Assembly of high-throughput mRNA-Seq data: A review

in HTS/NGS/Transcriptomics by and

Transcriptome represents the complete set of all expressed transcripts (RNA molecules) present in a cell or tissue at a given point of time. Transcriptome is always dynamic in nature and keeps on changing with time driven by external and internal environment. We know that among the total transcribed RNA transcripts, only a small fraction is translated into proteins. The fraction which is translated into proteins is referred to as coding transcriptome, while the fraction which is not translated is referred to as non-coding transcriptome. In other words, coding transcriptome is a collection of all the messenger RNA (mRNA) molecules while non-coding transcriptome is a repertoire of transfer RNA (tRNA), ribosomal RNA (rRNA), small nuclear and small nucleolar RNA (sn/snoRNA) and small RNAs (siRNA, miRNA, lsiRNA).

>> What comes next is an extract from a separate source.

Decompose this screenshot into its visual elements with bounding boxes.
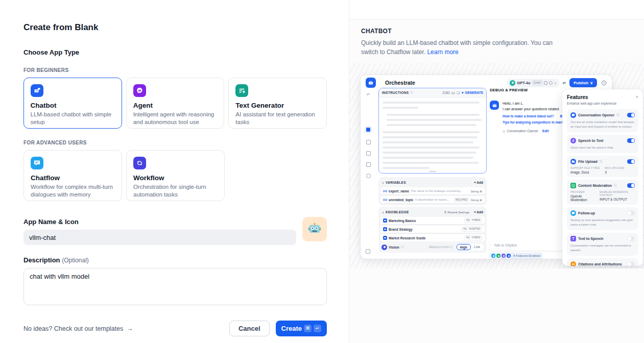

In past, a number of technologies have been developed to investigate the expression of genes. One way of doing this is to capture the expressed mRNA transcripts and evaluate relative abundance against different conditions. mRNA-Seq is a recently developed high-throughput method which works on genome wide level. In this method, total RNA is first extracted from control and test tissue/s or cell which is subsequently used to fish mRNA population using an oligo-dT probe and A-tail attached to mRNA transcripts. This mRNA population is fragmented, size selected (according to the need of the sequencing approach – single read or paired end) and reverse transcribed to obtain a cDNA library. Later on, sequencing adapters were ligated and the adapter-ligated cDNA library was again size selected. Before sequencing, a few cycle of PCR were used to enrich the cDNA library concentration. The mRNA-Seq libraries can be sequenced through single-read or paired-end read approach. In single read format, a DNA fragment is sequenced for a particular length from one end only. On the other hand, in paired-end format a DNA fragment is sequenced from both ends for a defined length. Paired-end sequencing is a preferred method of sequencing as it yields more sequencing data which results in greater coverage. After cleaning of data (removal of low quality reads), the reads (paired or unpaired) can be assembled computationally.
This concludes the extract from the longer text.